Give all of the data below again exactly, and drop the images.

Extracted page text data

_____

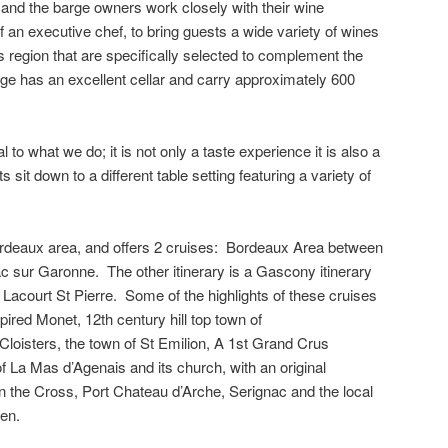
t and the barge owners work closely with their wine
lf an executive chef, to bring guests a wide variety of wines
is region that are specifically selected to complement the
ge has an excellent cellar and carry approximately 600
 to what we do; it is not only a taste experience it is also a
sit down to a different table setting featuring a variety of
ordeaux area, and offers 2 cruises: Bordeaux Area between
 sur Garonne. The other itinerary is a Gascony itinerary
Lacourt St Pierre. Some of the highlights of these cruises
ired Monet, 12th century hill top town of
loisters, the town of St Emilion, A 1st Grand Crus
 La Mas d’Agenais and its church, with an original
n the Cross, Port Chateau d’Arche, Serignac and the local
en.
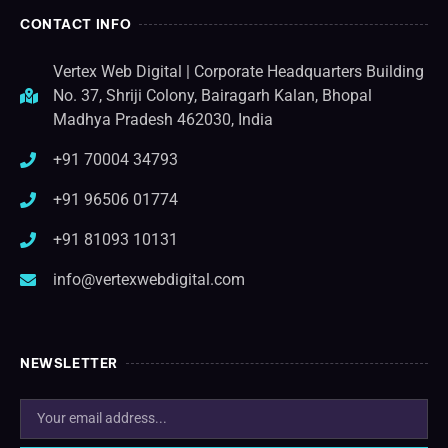
CONTACT INFO
Vertex Web Digital | Corporate Headquarters Building
No. 37, Shriji Colony, Bairagarh Kalan, Bhopal
Madhya Pradesh 462030, India
+91 70004 34793
+91 96506 01774
+91 81093 10131
info@vertexwebdigital.com
NEWSLETTER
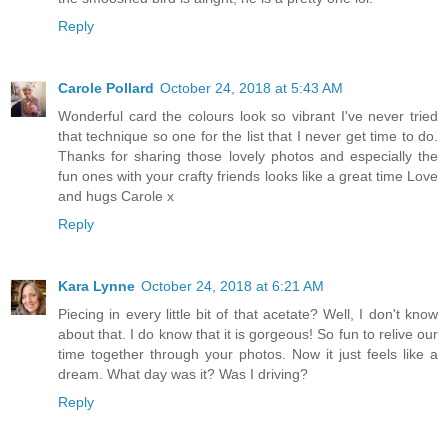
Reply
Carole Pollard
October 24, 2018 at 5:43 AM
Wonderful card the colours look so vibrant I've never tried
that technique so one for the list that I never get time to do.
Thanks for sharing those lovely photos and especially the
fun ones with your crafty friends looks like a great time Love
and hugs Carole x
Reply
Kara Lynne
October 24, 2018 at 6:21 AM
Piecing in every little bit of that acetate? Well, I don't know
about that. I do know that it is gorgeous! So fun to relive our
time together through your photos. Now it just feels like a
dream. What day was it? Was I driving?
Reply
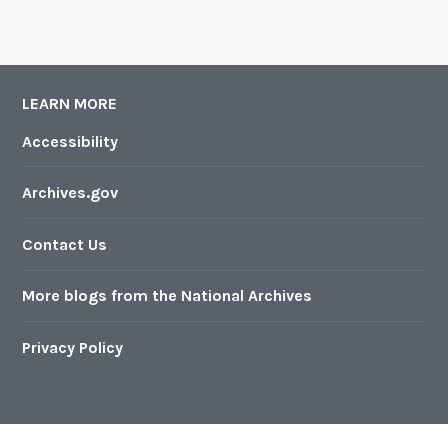
LEARN MORE
Accessibility
Archives.gov
Contact Us
More blogs from the National Archives
Privacy Policy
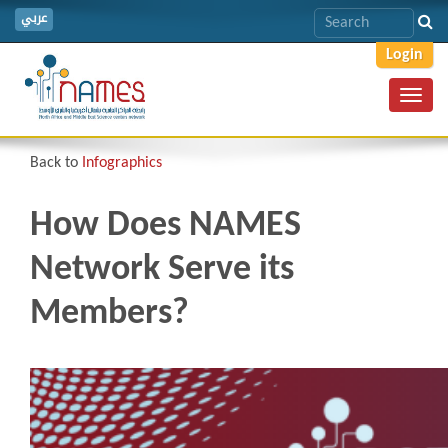
عربي
Login
Toggl
navig
Back to
Infographics
How Does NAMES
Network Serve its
Members?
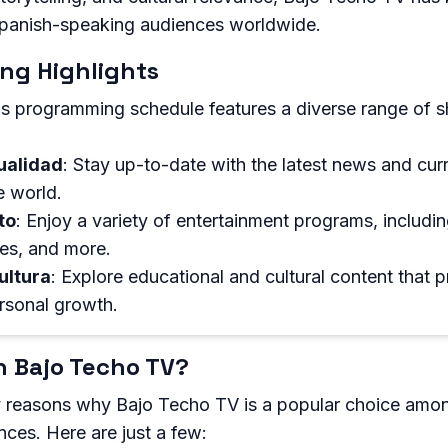
panish-speaking audiences worldwide.
ng Highlights
s programming schedule features a diverse range of 
ualidad
: Stay up-to-date with the latest news and cur
e world.
to
: Enjoy a variety of entertainment programs, includi
es, and more.
ultura
: Explore educational and cultural content that 
rsonal growth.
 Bajo Techo TV?
 reasons why Bajo Techo TV is a popular choice amo
ces. Here are just a few:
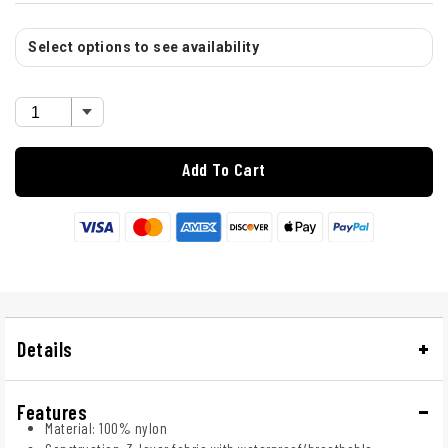
Select options to see availability
Add To Cart
Details
Features
Material: 100% nylon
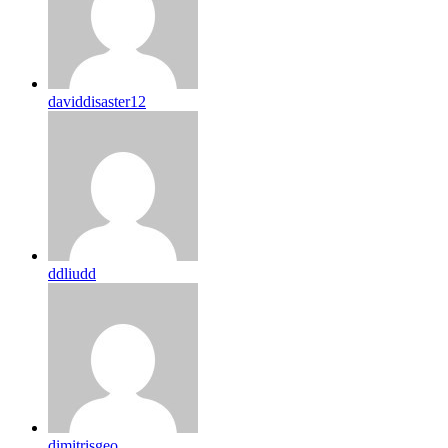
daviddisaster12
ddliudd
dimitrisgeo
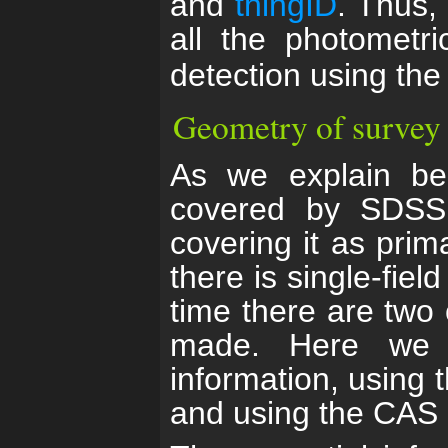
and
thingID
. Thus,
all the photometr
detection using th
Geometry of survey
As we explain bel
covered by SDSS
covering it as prim
there is single-fiel
time there are two
made. Here we d
information, using t
and using the CAS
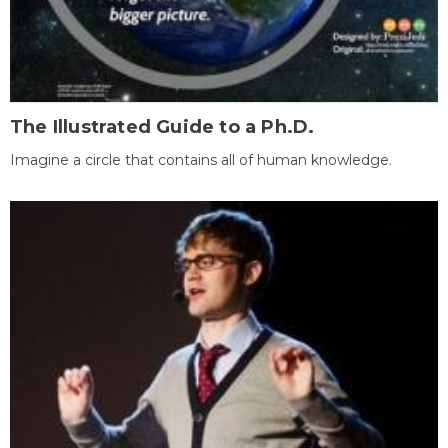
The Illustrated Guide to a Ph.D.
Imagine a circle that contains all of human knowledge.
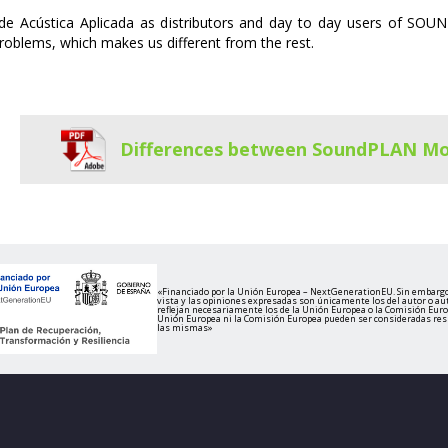
de Acústica Aplicada as distributors and day to day users of SOUN
roblems, which makes us different from the rest.
Differences between SoundPLAN Mo
«Financiado por la Unión Europea – NextGenerationEU. Sin embargo
vista y las opiniones expresadas son únicamente los del autor o au
reflejan necesariamente los de la Unión Europea o la Comisión Europ
Unión Europea ni la Comisión Europea pueden ser consideradas re
las mismas»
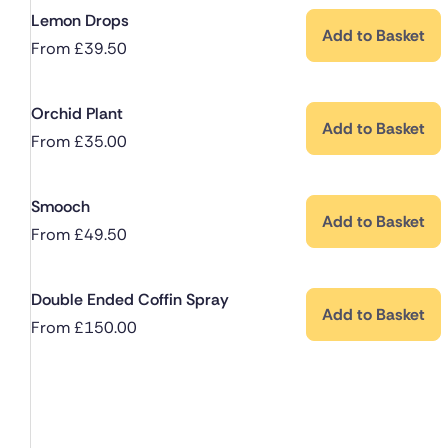
Lemon Drops
Add to Basket
From
£
39.50
Orchid Plant
Add to Basket
From
£
35.00
Smooch
Add to Basket
From
£
49.50
Double Ended Coffin Spray
Add to Basket
From
£
150.00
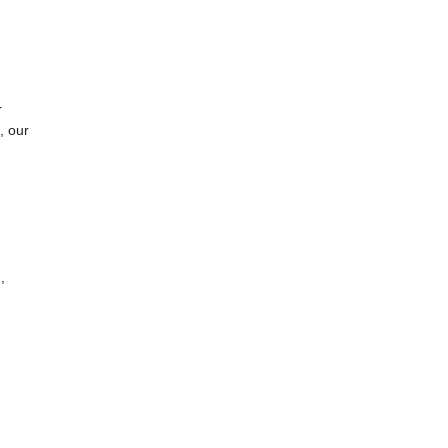
r
, our
,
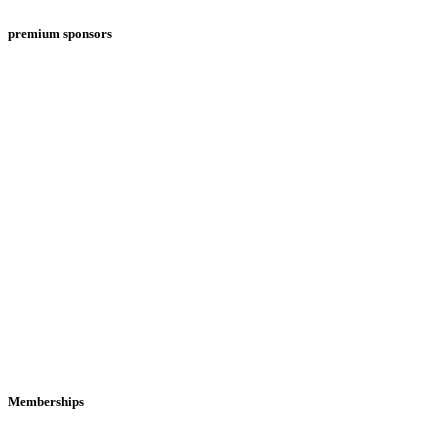
premium sponsors
Memberships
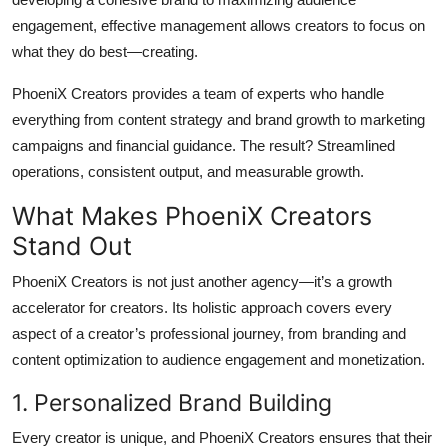
engagement, effective management allows creators to focus on
what they do best—creating.
PhoeniX Creators provides a team of experts who handle
everything from content strategy and brand growth to marketing
campaigns and financial guidance. The result? Streamlined
operations, consistent output, and measurable growth.
What Makes PhoeniX Creators
Stand Out
PhoeniX Creators is not just another agency—it’s a growth
accelerator for creators. Its holistic approach covers every
aspect of a creator’s professional journey, from branding and
content optimization to audience engagement and monetization.
1. Personalized Brand Building
Every creator is unique, and PhoeniX Creators ensures that their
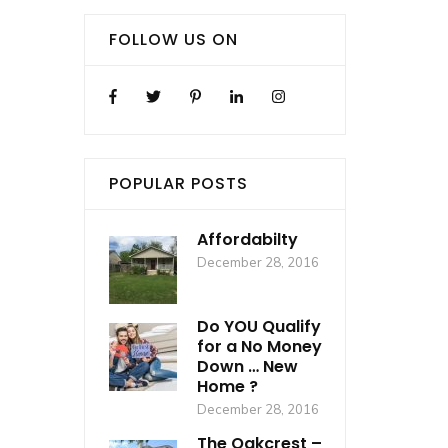
FOLLOW US ON
POPULAR POSTS
Affordabilty
December 28, 2016
Do YOU Qualify
for a No Money
Down … New
Home ?
December 28, 2016
The Oakcrest –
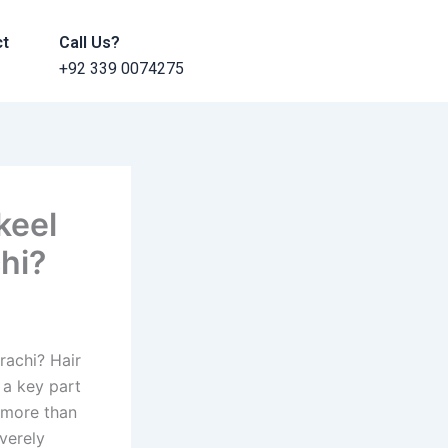
ct
Call Us?
+92 339 0074275
keel
hi?
rachi? Hair
 a key part
s more than
verely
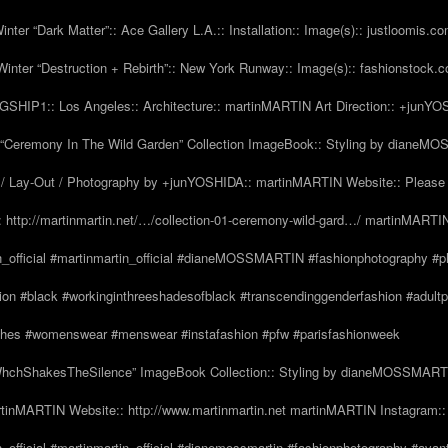
nter “Dark Matter”:: Ace Gallery L.A.:: Installation:: Image(s):: justloomis.c
inter “Destruction + Rebirth”:: New York Runway:: Image(s):: fashionstock.
HIP1:: Los Angeles:: Architecture:: martinMARTIN Art Direction:: +junY
Ceremony In The Wild Garden” Collection ImageBook:: Styling by dianeMO
 Lay-Out / Photography by +junYOSHIDA:: martinMARTIN Website:: Please 
 http://martinmartin.net/…/collection-01-ceremony-wild-gard…/ martinMARTIN
n_official #martinmartin_official #dianeMOSSMARTIN #fashionphotography #p
hion #black #workinginthreeshadesofblack #transcendinggenderfashion #adul
#clothes #womenswear #menswear #instafashion #pfw #parisfashionweek
hchShakesTheSilence” ImageBook Collection:: Styling by dianeMOSSMARTIN::
tinMARTIN Website:: http://www.martinmartin.net martinMARTIN Instagram::
_official #martinmartin_official #dianemossmartin #fashionphotography #avan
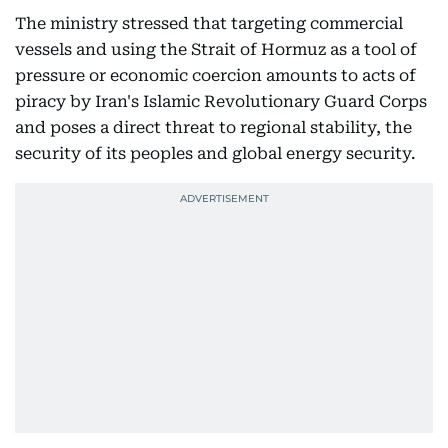
The ministry stressed that targeting commercial
vessels and using the Strait of Hormuz as a tool of
pressure or economic coercion amounts to acts of
piracy by Iran's Islamic Revolutionary Guard Corps
and poses a direct threat to regional stability, the
security of its peoples and global energy security.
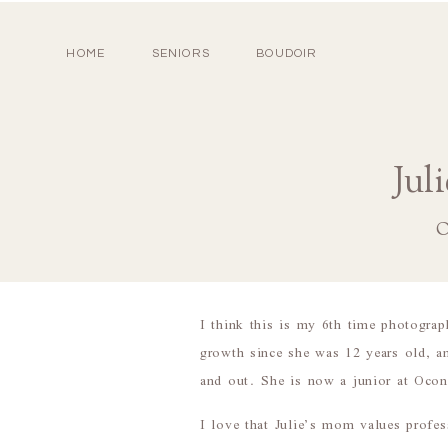
HOME
SENIORS
BOUDOIR
Jul
O
I think this is my 6th time photograp
growth since she was 12 years old, a
and out. She is now a junior at Ocone
I love that Julie’s mom values profes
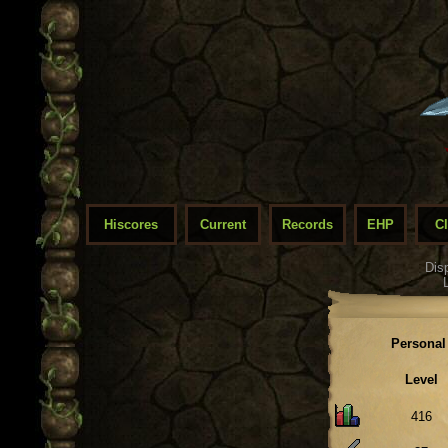
Hiscores
Current
Records
EHP
C
Dis
Personal
Level
416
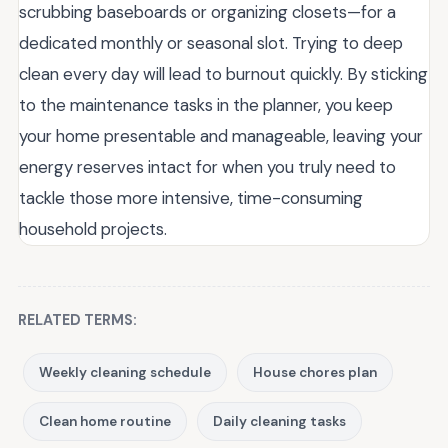
scrubbing baseboards or organizing closets—for a
dedicated monthly or seasonal slot. Trying to deep
clean every day will lead to burnout quickly. By sticking
to the maintenance tasks in the planner, you keep
your home presentable and manageable, leaving your
energy reserves intact for when you truly need to
tackle those more intensive, time-consuming
household projects.
RELATED TERMS:
Weekly cleaning schedule
House chores plan
Clean home routine
Daily cleaning tasks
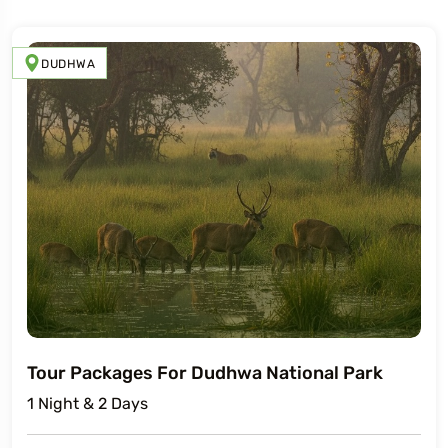
DUDHWA
Tour Packages For Dudhwa National Park
1 Night & 2 Days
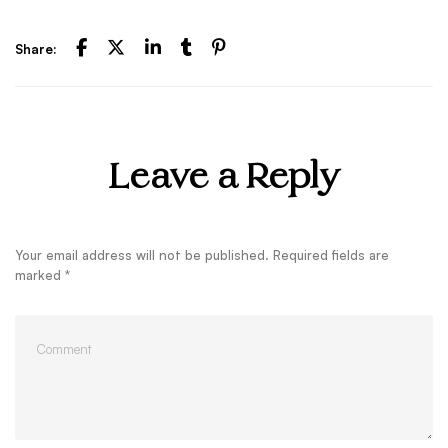
Share:
Leave a Reply
Your email address will not be published.
Required fields are
marked
*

_____

▶ [SOLUTION TO THIS EXERCISE]
t and the barge owners work closely with their wine
lf an executive chef, to bring guests a wide variety of wines
is region that are specifically selected to complement the
ge has an excellent cellar and carry approximately 600
 to what we do; it is not only a taste experience it is also a
sit down to a different table setting featuring a variety of
ordeaux area, and offers 2 cruises: Bordeaux Area between
 sur Garonne. The other itinerary is a Gascony itinerary
Lacourt St Pierre. Some of the highlights of these cruises
ired Monet, 12th century hill top town of
loisters, the town of St Emilion, A 1st Grand Crus
 La Mas d’Agenais and its church, with an original
n the Cross, Port Chateau d’Arche, Serignac and the local
en.
CONTACT INFO
Vertex Web Digital | Corporate Headquarters Building
No. 37, Shriji Colony, Bairagarh Kalan, Bhopal
Madhya Pradesh 462030, India
+91 70004 34793
+91 96506 01774
+91 81093 10131
info@vertexwebdigital.com
NEWSLETTER
Reply
Carole Pollard
October 24, 2018 at 5:43 AM
Wonderful card the colours look so vibrant I've never tried
that technique so one for the list that I never get time to do.
Thanks for sharing those lovely photos and especially the
fun ones with your crafty friends looks like a great time Love
and hugs Carole x
Reply
Kara Lynne
October 24, 2018 at 6:21 AM
Piecing in every little bit of that acetate? Well, I don't know
about that. I do know that it is gorgeous! So fun to relive our
time together through your photos. Now it just feels like a
dream. What day was it? Was I driving?
Reply
LEARN MORE
Accessibility
Archives.gov
Contact Us
More blogs from the National Archives
Privacy Policy
عربي
Login
Toggl
navig
Back to
Infographics
How Does NAMES
Network Serve its
Members?
panish-speaking audiences worldwide.
ng Highlights
s programming schedule features a diverse range of 
ualidad
: Stay up-to-date with the latest news and cur
e world.
to
: Enjoy a variety of entertainment programs, includi
es, and more.
ultura
: Explore educational and cultural content that 
rsonal growth.
 Bajo Techo TV?
 reasons why Bajo Techo TV is a popular choice amo
ces. Here are just a few:
Select options to see availability
Add To Cart
Details
Features
Material: 100% nylon
daviddisaster12
ddliudd
dimitrisgeo
and
thingID
. Thus,
all the photometr
detection using th
Geometry of survey
As we explain bel
covered by SDSS
covering it as prim
there is single-fiel
time there are two
made. Here we d
information, using t
and using the CAS
The Illustrated Guide to a Ph.D.
Imagine a circle that contains all of human knowledge.
de Acústica Aplicada as distributors and day to day users of SOUN
roblems, which makes us different from the rest.
Differences between SoundPLAN Mo
«Financiado por la Unión Europea – NextGenerationEU. Sin embargo
vista y las opiniones expresadas son únicamente los del autor o au
reflejan necesariamente los de la Unión Europea o la Comisión Europ
Unión Europea ni la Comisión Europea pueden ser consideradas re
las mismas»
Lemon Drops
Add to Basket
From
£
39.50
Orchid Plant
Add to Basket
From
£
35.00
Smooch
Add to Basket
From
£
49.50
Double Ended Coffin Spray
Add to Basket
From
£
150.00
r
, our
,
premium sponsors
Memberships
engagement, effective management allows creators to focus on
what they do best—creating.
PhoeniX Creators provides a team of experts who handle
everything from content strategy and brand growth to marketing
campaigns and financial guidance. The result? Streamlined
operations, consistent output, and measurable growth.
What Makes PhoeniX Creators
Stand Out
PhoeniX Creators is not just another agency—it’s a growth
accelerator for creators. Its holistic approach covers every
aspect of a creator’s professional journey, from branding and
content optimization to audience engagement and monetization.
1. Personalized Brand Building
Every creator is unique, and PhoeniX Creators ensures that their
FOLLOW US ON
POPULAR POSTS
Affordabilty
December 28, 2016
Do YOU Qualify
for a No Money
Down … New
Home ?
December 28, 2016
The Oakcrest –
ct
Call Us?
+92 339 0074275
keel
hi?
rachi? Hair
 a key part
s more than
verely
nter “Dark Matter”:: Ace Gallery L.A.:: Installation:: Image(s):: justloomis.c
inter “Destruction + Rebirth”:: New York Runway:: Image(s):: fashionstock.
HIP1:: Los Angeles:: Architecture:: martinMARTIN Art Direction:: +junY
Ceremony In The Wild Garden” Collection ImageBook:: Styling by dianeMO
 Lay-Out / Photography by +junYOSHIDA:: martinMARTIN Website:: Please 
 http://martinmartin.net/…/collection-01-ceremony-wild-gard…/ martinMARTIN
n_official #martinmartin_official #dianeMOSSMARTIN #fashionphotography #p
hion #black #workinginthreeshadesofblack #transcendinggenderfashion #adul
#clothes #womenswear #menswear #instafashion #pfw #parisfashionweek
hchShakesTheSilence” ImageBook Collection:: Styling by dianeMOSSMARTIN::
tinMARTIN Website:: http://www.martinmartin.net martinMARTIN Instagram::
_official #martinmartin_official #dianemossmartin #fashionphotography #avan
The ministry stressed that targeting commercial
vessels and using the Strait of Hormuz as a tool of
pressure or economic coercion amounts to acts of
piracy by Iran's Islamic Revolutionary Guard Corps
and poses a direct threat to regional stability, the
security of its peoples and global energy security.
HOME
SENIORS
BOUDOIR
Jul
O
I think this is my 6th time photograp
growth since she was 12 years old, a
and out. She is now a junior at Ocone
I love that Julie’s mom values profes
Hiscores
Current
Records
EHP
C
Dis
Personal
Level
416
scrubbing baseboards or organizing closets—for a
dedicated monthly or seasonal slot. Trying to deep
clean every day will lead to burnout quickly. By sticking
to the maintenance tasks in the planner, you keep
your home presentable and manageable, leaving your
energy reserves intact for when you truly need to
tackle those more intensive, time-consuming
household projects.
RELATED TERMS:
Weekly cleaning schedule
House chores plan
Clean home routine
Daily cleaning tasks
DUDHWA
Tour Packages For Dudhwa National Park
1 Night & 2 Days
Share:
Leave a Reply
Your email address will not be published.
Required fields are
marked
*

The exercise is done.